SEZIONE PRIMA CIVILE

Composta dagli Ill.mi Sigg.ri Magistrati:

Dott. ADAMO Mario – Presidente –

Dott. SALME’ Giuseppe – Consigliere –

Dott. ZANICHELLI Vittorio – Consigliere –

Dott. SCHIRO’ Stefano – Consigliere –

Dott. DIDONE Antonio – rel. Consigliere –

ha pronunciato la seguente:

sentenza

sul ricorso 957/2007 proposto da:

O.A., elettivamente domiciliata in ROMA, PIAZZA CAVOUR, presso la CORTE DI CASSAZIONE, rappresentata e difesa dall’avvocato MARRA Alfonso Luigi, giusta procura a margine del ricorso;

– ricorrente –

contro

MINISTERO DELLA GIUSTIZIA;

– intimato –

avverso il decreto N. 50932/05 R.A.D. della CORTE D’APPELLO di ROMA del 10/10/05, depositato il 05/01/2006;

udita la relazione della causa svolta nella Camera di consiglio dell’08/10/2009 dal Consigliere e Relatore Dott. ANTONIO DIDONE;

è presente il P.G. in persona del Dott. PIERFELICE PRATIS.

SVOLGIMENTO DEL PROCESSO

La corte d’appello di Roma, con decreto depositato il 5 gennaio 2006, ha condannato il Ministero della giustizia al pagamento di Euro 500,00, oltre agli interessi al tasso legale dalla data della decisione, a titolo di equa riparazione per il danno non patrimoniale derivante dall’irragionevole durata di un processo (avente ad oggetto la richiesta di pagamento di interessi e rivalutazione su prestazioni corrisposte in ritardo dall’INPS) introdotto da O.A. innanzi al giudice del lavoro di Napoli con ricorso del 19.5.1999, definito con sentenza di accoglimento della domanda in data 15.11.2000 avverso la quale è stato proposto appello ancora pendente il 14.2.2005.

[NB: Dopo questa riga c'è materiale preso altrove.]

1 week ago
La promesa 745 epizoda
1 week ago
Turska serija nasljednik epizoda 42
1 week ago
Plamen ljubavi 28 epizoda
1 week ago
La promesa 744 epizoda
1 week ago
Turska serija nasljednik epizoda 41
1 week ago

La corte territoriale ha affermato che, tenendo presente la complessità del caso, la durata ragionevole del giudizio di primo grado doveva essere determinata in due anni e mezzo, così come quello di appello. Pertanto la durata irragionevole, imputabile alle notorie carenze del sistema giudiziario e non al comportamento delle parti, doveva essere determinata in circa un anno.

Ai fini della liquidazione dell’equa riparazione era rilevante, inoltre, soltanto il periodo eccedente il termine ragionevole.

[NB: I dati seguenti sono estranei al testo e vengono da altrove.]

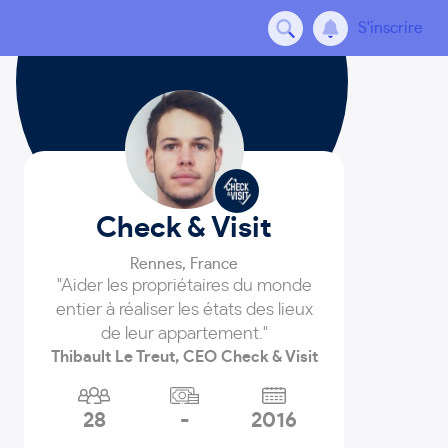
S'inscrire
Check & Visit
Rennes
,
France
"Aider les propriétaires du monde
entier à réaliser les états des lieux
de leur appartement."
Thibault Le Treut, CEO Check & Visit
28
-
2016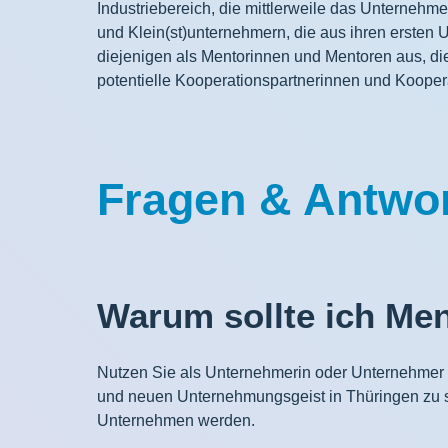
Industriebereich, die mittlerweile das Unterneh
und Klein(st)unternehmern, die aus ihren ersten
diejenigen als Mentorinnen und Mentoren aus, d
potentielle Kooperationspartnerinnen und Kooper
Fragen & Antwo
Warum sollte ich Me
Nutzen Sie als Unternehmerin oder Unternehmer d
und neuen Unternehmungsgeist in Thüringen zu s
Unternehmen werden.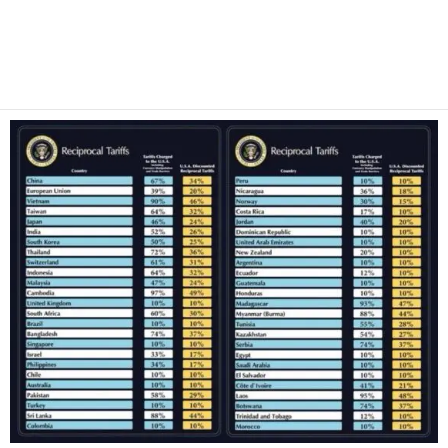
Facebook
Twitter
Pinterest
WhatsApp
Email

La corte territoriale ha liquidato le spese del giudizio in Euro 750,00.

Avverso la decisione della corte d’appello di Roma l’ O. ha proposto ricorso per Cassazione, affidato a cinque motivi.

Il Ministero non ha svolto attività difensiva.

Il ricorso – acquisite le requisitorie scritte del P.G., il quale ne ha chiesto il rigetto – viene deciso ai sensi dell’art. 375 c.p.c..

MOTIVI DELLA DECISIONE

1. Deducendo diversi profili di violazione e falsa applicazione della L. n. 89 del 2001, art. 2 e dell’art. 6 della convenzione europea dei diritti dell’uomo, così come interpretata dalla giurisprudenza della Corte di Strasburgo, nonchè vizi di motivazione, la ricorrente lamenta che la corte territoriale:

1) ha determinato l’equa riparazione del danno non patrimoniale, la prova del quale è in re ipsa, in misura insufficiente, discostandosi dal parametro utilizzato normalmente dalla corte di Strasburgo (da Euro 1000,00 a Euro 1.500,00 per anno di durata della causa e non per il solo periodo eccedente la durata ragionevole) senza adeguata motivazione, essendo all’uopo insufficiente il riferimento alla modesta entità economica della pretesa, senza tenere in considerazione la natura previdenziale del credito e le condizioni economiche della parte e senza liquidare il “bonus” di Euro 2.000,00 per la suddetta natura del credito vantato;

2) non ha precisato la durata ragionevole del processo, che dovrebbe invece essere determinata, tenendo presente la disciplina delle controversie previdenziali, in sei mesi dal deposito del ricorso;

3) ha liquidato le spese di giudizio non sulla base dei criteri previsti dalle norme che disciplinano i procedimenti davanti alla corte di Strasburgo, ma di quelli previsti dalla norme interne, peraltro applicate in modo incongruo.

2. Il motivo con il quale si censura la liquidazione dell’equa riparazione è solo in parte manifestamente fondato.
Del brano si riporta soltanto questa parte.